It does look pretty good and the back and sides just have a few nicks and scratches. Could you suggest what to get to touch up or use on the scratches and nicks. Thank you for your help. Kristin

Regular paint remover will do a fine job on the lacquer.   Since the binding is gone, you'll only have a few areas where you'll need to keep the chemical off plastic - namely the soundhole rings.  Paint remover is strong stuff and it makes a quick snack of plastic - eating it right up. 

If  you don't have a copy, I recommend getting Dan Erlewine's book on guitar finishing - lots of good stuff there.

Thank you I will purchase that book for my library study. Kristin

Use the paste or  gel type stripper.  Much easier to work with and lifts lacguer  right up.

The pictures you posted give no real detail Kristen. Maybe go take a dozen or so in good light and post them too?

As  Greg has already said, stripping this guitar is not something I would ever do.  Do you want us to tell you why you think it needs to be stripped? I hope your mind is not already made up about this.

I would just replace the parts of the offending binding, and call the job finished. Even doing a few 2 inch  pieces of binding, and getting it to match  is not easy to do even for folks with lots of experience.

 Why do you think the whole guitar needs to be stripped? 

It very possibly could use a neck reset as well and if so that work should be done prior to refinishing.

Be aware that refinishing is a value killer too.

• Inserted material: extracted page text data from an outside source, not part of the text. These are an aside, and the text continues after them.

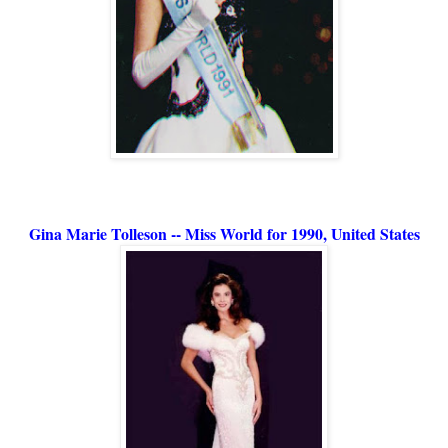
Gina Marie Tolleson -- Miss World for 1990, United States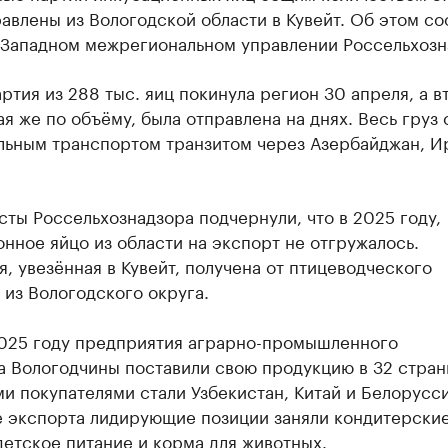
авлены из Вологодской области в Кувейт. Об этом с
-Западном межрегиональном управлении Россельхозн
ртия из 288 тыс. яиц покинула регион 30 апреля, а в
ая же по объёму, была отправлена на днях. Весь груз 
льным транспортом транзитом через Азербайджан, И
ты Россельхознадзора подчернули, что в 2025 году,
нное яйцо из области на экспорт не отгружалось.
, увезённая в Кувейт, получена от птицеводческого
 из Вологодского округа.
2025 году предприятия аграрно-промышленного
а Вологодчины поставили свою продукцию в 32 стран
 покупателями стали Узбекистан, Китай и Белорусси
е экспорта лидирующие позиции заняли кондитерски
детское питание и корма для животных.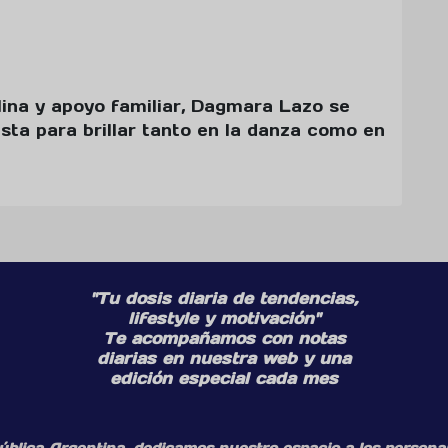
lina y apoyo familiar, Dagmara Lazo se
ista para brillar tanto en la danza como en
"Tu dosis diaria de tendencias,
lifestyle y motivación"
Te acompañamos con notas
diarias en nuestra web y una
edición especial cada mes
ública Argentina, dedicamos nuestro espacio a los personaj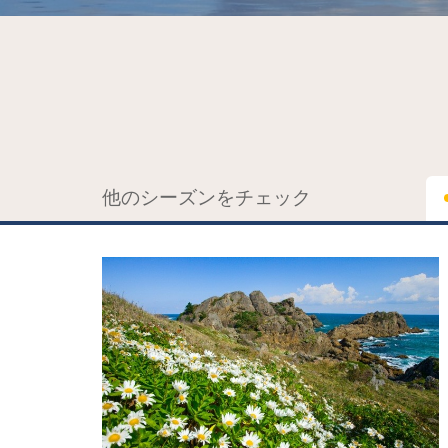
他のシーズンをチェック
詳細はこちら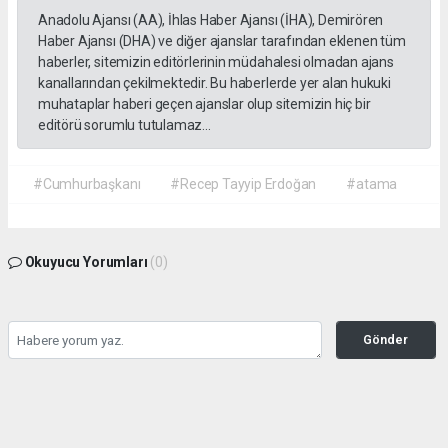
Anadolu Ajansı (AA), İhlas Haber Ajansı (İHA), Demirören
Haber Ajansı (DHA) ve diğer ajanslar tarafından eklenen tüm
haberler, sitemizin editörlerinin müdahalesi olmadan ajans
kanallarından çekilmektedir. Bu haberlerde yer alan hukuki
muhataplar haberi geçen ajanslar olup sitemizin hiç bir
editörü sorumlu tutulamaz...
#Cumhurbaşkanı
#Recep Tayyip Erdoğan
#atama
Okuyucu Yorumları
(0)
Gönder
Yorum yazarak Topluluk Kuralları’nı kabul etmiş bulunuyor ve gazetehalk.com
sitesine yaptığınız yorumunuzla ilgili doğrudan veya dolaylı tüm sorumluluğu tek
başınıza üstleniyorsunuz. Yazılan tüm yorumlardan site yönetimi hiçbir şekilde
sorumlu tutulamaz.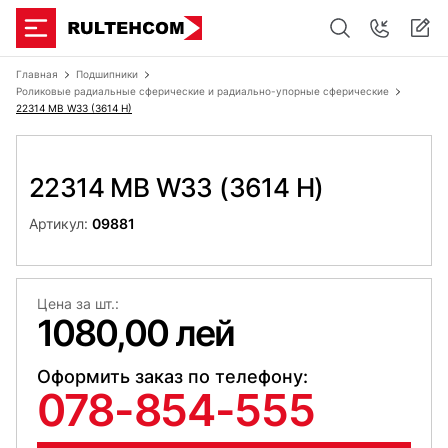
Главная
Подшипники
Роликовые радиальные сферические и радиально-упорные сферические
22314 MB W33 (3614 H)
22314 MB W33 (3614 H)
Артикул:
09881
Цена за шт.:
1080,00 лей
Оформить заказ по телефону:
078-854-555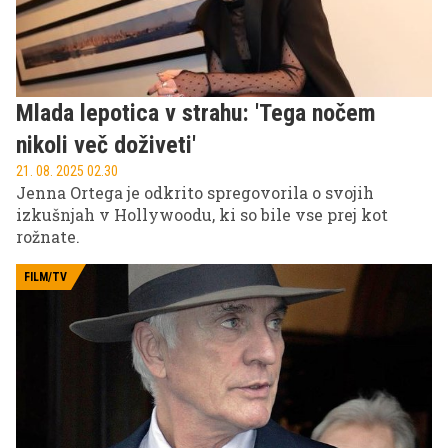
Mlada lepotica v strahu: 'Tega nočem
nikoli več doživeti'
21. 08. 2025 02.30
Jenna Ortega je odkrito spregovorila o svojih
izkušnjah v Hollywoodu, ki so bile vse prej kot
rožnate.
FILM/TV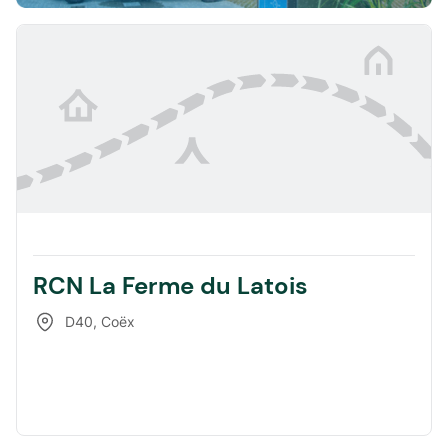
RCN La Ferme du Latois
D40
,
Coëx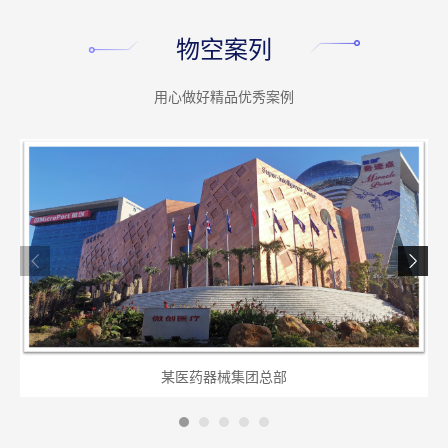
物空案列
用心做好精品优秀案例
某医药器械集团总部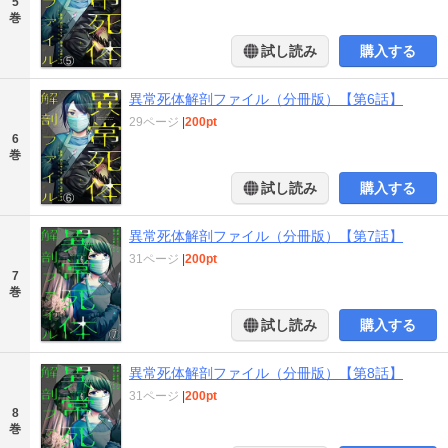
5
巻
試し読み
購入する
異常死体解剖ファイル（分冊版）【第6話】
29ページ
|
200pt
6
巻
試し読み
購入する
異常死体解剖ファイル（分冊版）【第7話】
31ページ
|
200pt
7
巻
試し読み
購入する
異常死体解剖ファイル（分冊版）【第8話】
31ページ
|
200pt
8
巻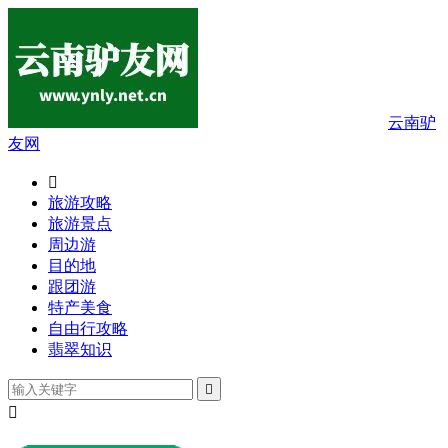
云南驴
友网

旅游攻略
旅游景点
周边游
目的地
跟团游
特产美食
自由行攻略
翡翠知识

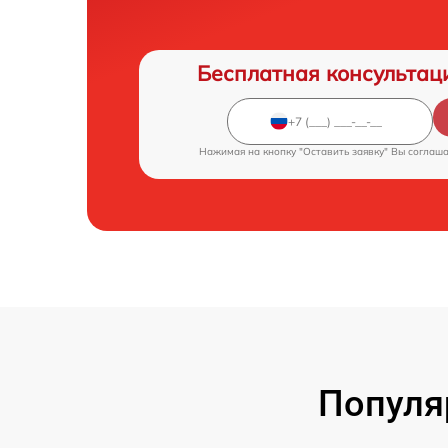
Бесплатная консультац
Нажимая на кнопку "Оставить заявку" Вы соглаш
Популя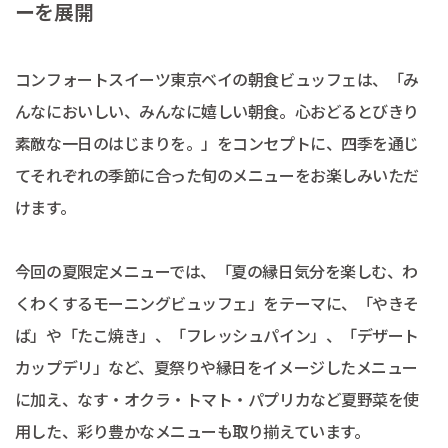
ーを展開
コンフォートスイーツ東京ベイの朝食ビュッフェは、「み
んなにおいしい、みんなに嬉しい朝食。心おどるとびきり
素敵な一日のはじまりを。」をコンセプトに、四季を通じ
てそれぞれの季節に合った旬のメニューをお楽しみいただ
けます。
今回の夏限定メニューでは、「夏の縁日気分を楽しむ、わ
くわくするモーニングビュッフェ」をテーマに、「やきそ
ば」や「たこ焼き」、「フレッシュパイン」、「デザート
カップデリ」など、夏祭りや縁日をイメージしたメニュー
に加え、なす・オクラ・トマト・パプリカなど夏野菜を使
用した、彩り豊かなメニューも取り揃えています。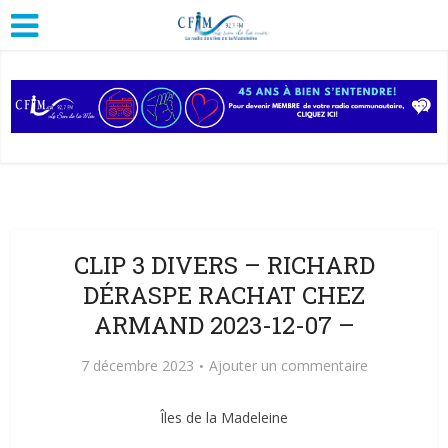
CLIP 3 DIVERS – RICHARD
DÉRASPE RACHAT CHEZ
ARMAND 2023-12-07 –
7 décembre 2023
Ajouter un commentaire
Îles de la Madeleine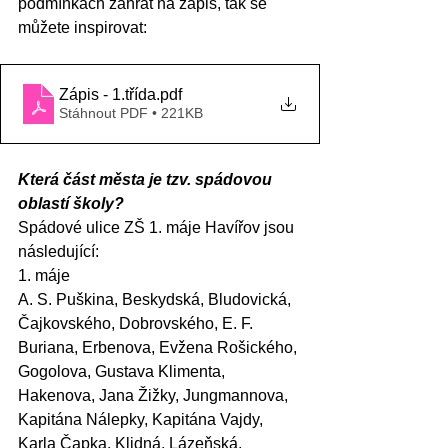
podmínkách zahrát na zápis, tak se 
můžete inspirovat: 
Zápis - 1.třída
.pdf
Stáhnout PDF • 221KB
Která část města je tzv. spádovou 
oblastí školy?
Spádové ulice ZŠ 1. máje Havířov jsou 
následující:
1. máje
A. S. Puškina, Beskydská, Bludovická, 
Čajkovského, Dobrovského, E. F. 
Buriana, Erbenova, Evžena Rošického, 
Gogolova, Gustava Klimenta, 
Hakenova, Jana Žižky, Jungmannova, 
Kapitána Nálepky, Kapitána Vajdy, 
Karla Čapka, Klidná, Lázeňská, 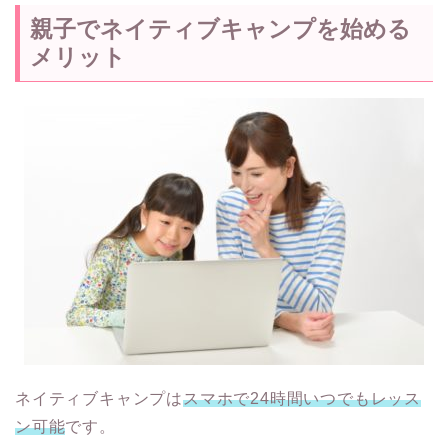
親子でネイティブキャンプを始める
メリット
ネイティブキャンプは
スマホで24時間いつでもレッス
ン可能
です。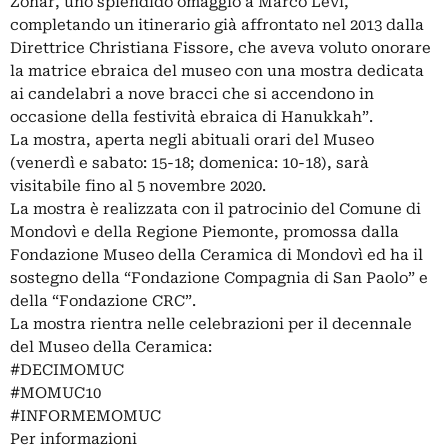
Zohar, uno splendido omaggio a Marco Levi,
completando un itinerario già affrontato nel 2013 dalla
Direttrice Christiana Fissore, che aveva voluto onorare
la matrice ebraica del museo con una mostra dedicata
ai candelabri a nove bracci che si accendono in
occasione della festività ebraica di Hanukkah”.
La mostra, aperta negli abituali orari del Museo
(venerdì e sabato: 15-18; domenica: 10-18), sarà
visitabile fino al 5 novembre 2020.
La mostra è realizzata con il patrocinio del Comune di
Mondovì e della Regione Piemonte, promossa dalla
Fondazione Museo della Ceramica di Mondovì ed ha il
sostegno della “Fondazione Compagnia di San Paolo” e
della “Fondazione CRC”.
La mostra rientra nelle celebrazioni per il decennale
del Museo della Ceramica:
#DECIMOMUC
#MOMUC10
#INFORMEMOMUC
Per informazioni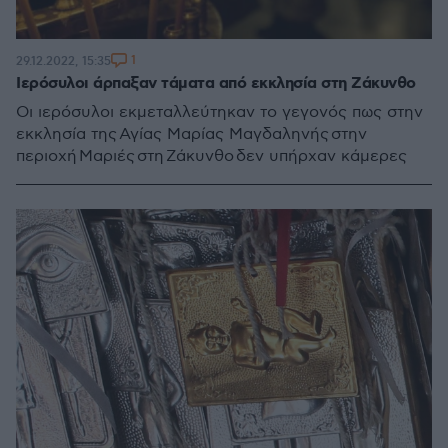
1
29.12.2022, 15:35
Ιερόσυλοι άρπαξαν τάματα από εκκλησία στη Ζάκυνθο
Οι ιερόσυλοι εκμεταλλεύτηκαν το γεγονός πως στην
εκκλησία της Αγίας Μαρίας Μαγδαληνής στην
περιοχή Μαριές στη Ζάκυνθο δεν υπήρχαν κάμερες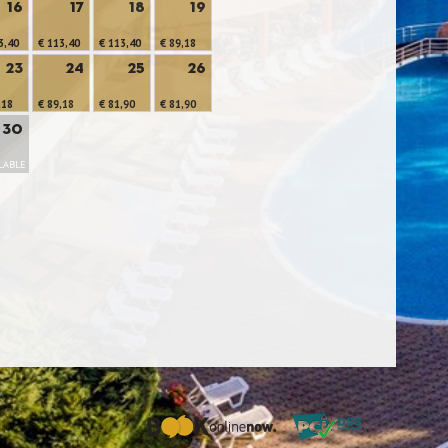
16
17
18
19
3,40
€ 113,40
€ 113,40
€ 89,18
23
24
25
26
,18
€ 89,18
€ 81,90
€ 81,90
30
LABLE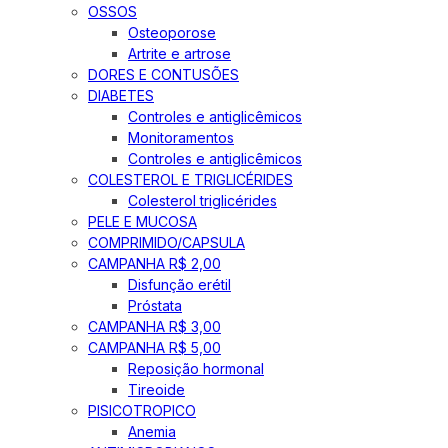
OSSOS
Osteoporose
Artrite e artrose
DORES E CONTUSÕES
DIABETES
Controles e antiglicêmicos
Monitoramentos
Controles e antiglicêmicos
COLESTEROL E TRIGLICÉRIDES
Colesterol triglicérides
PELE E MUCOSA
COMPRIMIDO/CAPSULA
CAMPANHA R$ 2,00
Disfunção erétil
Próstata
CAMPANHA R$ 3,00
CAMPANHA R$ 5,00
Reposição hormonal
Tireoide
PISICOTROPICO
Anemia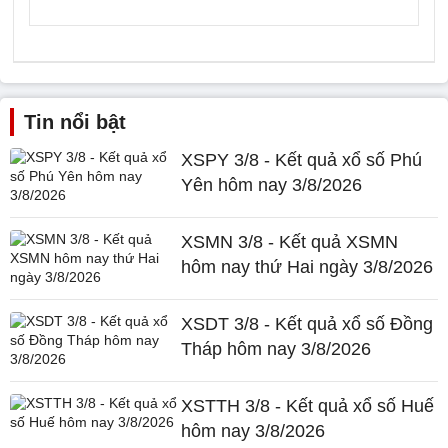
Tin nổi bật
XSPY 3/8 - Kết quả xổ số Phú
Yên hôm nay 3/8/2026
XSMN 3/8 - Kết quả XSMN
hôm nay thứ Hai ngày 3/8/2026
XSDT 3/8 - Kết quả xổ số Đồng
Tháp hôm nay 3/8/2026
XSTTH 3/8 - Kết quả xổ số Huế
hôm nay 3/8/2026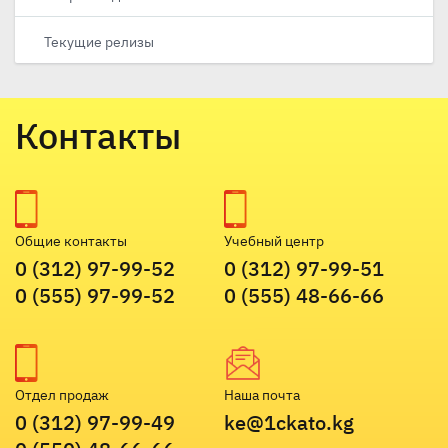
Текущие релизы
Контакты
Общие контакты
Учебный центр
0 (312) 97-99-52
0 (312) 97-99-51
0 (555) 97-99-52
0 (555) 48-66-66
Отдел продаж
Наша почта
0 (312) 97-99-49
ke@1ckato.kg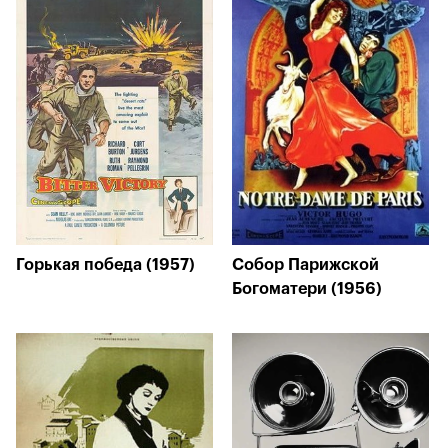
Горькая победа (1957)
Собор Парижской
Богоматери (1956)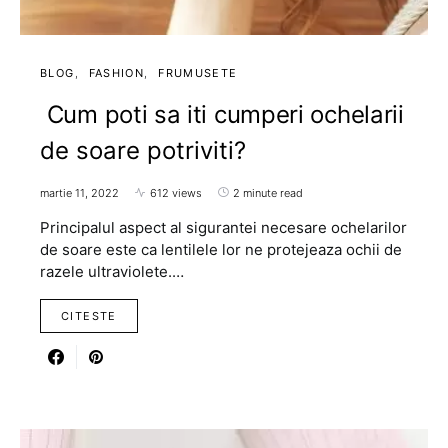
BLOG
FASHION
FRUMUSETE
Cum poti sa iti cumperi ochelarii
de soare potriviti?
martie 11, 2022
612 views
2 minute read
Principalul aspect al sigurantei necesare ochelarilor
de soare este ca lentilele lor ne protejeaza ochii de
razele ultraviolete.…
CITESTE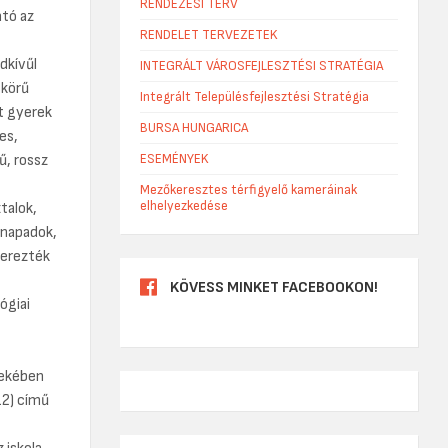
RENDEZÉSI TERV
ató az
RENDELET TERVEZETEK
dkívűl
INTEGRÁLT VÁROSFEJLESZTÉSI STRATÉGIA
skörű
Integrált Településfejlesztési Stratégia
t gyerek
BURSA HUNGARICA
es,
ESEMÉNYEK
ű, rossz
Mezőkeresztes térfigyelő kameráinak
elhelyezkedése
talok,
rnapadok,
zerezték
KÖVESS MINKET FACEBOOKON!
ógiai
dekében
12) című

To those who ask about whether I have a definite plan I do not as yet. I am doing lots of research and getting expert opinions from members on this forum. I have an excellent Luthier in my area so I can take it to him but I feel I can do what needs to be done to get it back into good condition and not destroy the guitars value. On refinishing I could let that go. It has issues more important to be done it shows no sign of it needing a neck reset and plays beautifully with the crack along the sound hole to the base of the neck that will need repaired.That is still a possibility though. As for filling in the binding it is in the worst of cracking and breaking. Pieces falling out. I am glad that it doesn't require purfling and just binding. An easier job. Piecing it would not work. It is broken in too many places. Binding is easy to get for it to match. I will not start on it until the end of the season so I am still researching and your advice it valuable to me. Thank you all so much. Kristin

The tricky part about replacing binding has to do with the material usually being larger than the binding channel. Therefore, after gluing it in, it must be scraped or sanded flush with the existing finish. As you can imagine, this is difficult or impossible to do without actually sanding or scraping into the existing finish. However, if it's done carefully, there will hopefully be enough clear coat left on the surface to sand out the scraping/sanding marks, and bring the finish back to its original gloss. Also, in order for it to look "right", the guitar must be masked off and the binding oversprayed with tinted lacquer, and it should blend nicely with the existing finish. It takes a skilled expert to make a guitar look like the binding was never replaced. 

FWIW the binding replacement is not as tricky in the course of doing a refin, simply because you don't need to worry about damaging the existing finish. That said, I'm of the opinion that it's best to avoid refinishing a vintage guitar if possible.

Kristin, the crack you mention may be more serious than you think. If the edge of the soundhole on either side of the crack is misaligned, the neckblock may be loose. Not a fatal situation, but requires more work than just gluing and cleating the crack. This is not an unheard-of Gibson problem.